*** Excerpted data Section Begins ***

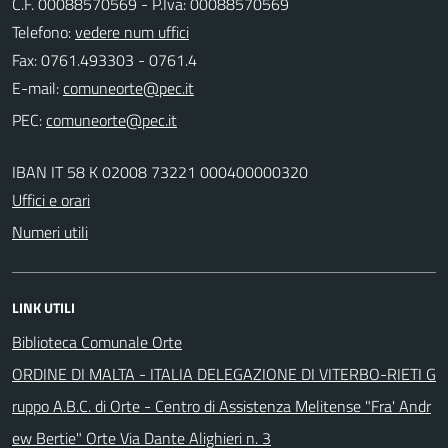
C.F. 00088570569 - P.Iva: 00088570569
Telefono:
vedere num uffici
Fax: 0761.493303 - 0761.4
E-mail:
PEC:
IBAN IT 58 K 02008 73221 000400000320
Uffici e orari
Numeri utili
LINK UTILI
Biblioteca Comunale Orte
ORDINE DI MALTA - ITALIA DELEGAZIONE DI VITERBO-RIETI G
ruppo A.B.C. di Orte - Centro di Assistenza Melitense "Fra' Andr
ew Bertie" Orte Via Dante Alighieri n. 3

*** Excerpted data Section Ends ***

* **Problem statement**: In your copy, include no pictures, but reproduce all records exactly.

* **Written answer**:
C.F. 00088570569 - P.Iva: 00088570569
Telefono:
vedere num uffici
Fax: 0761.493303 - 0761.4
E-mail:
PEC:
IBAN IT 58 K 02008 73221 000400000320
Uffici e orari
Numeri utili
LINK UTILI
Biblioteca Comunale Orte
ORDINE DI MALTA - ITALIA DELEGAZIONE DI VITERBO-RIETI G
ruppo A.B.C. di Orte - Centro di Assistenza Melitense "Fra' Andr
ew Bertie" Orte Via Dante Alighieri n. 3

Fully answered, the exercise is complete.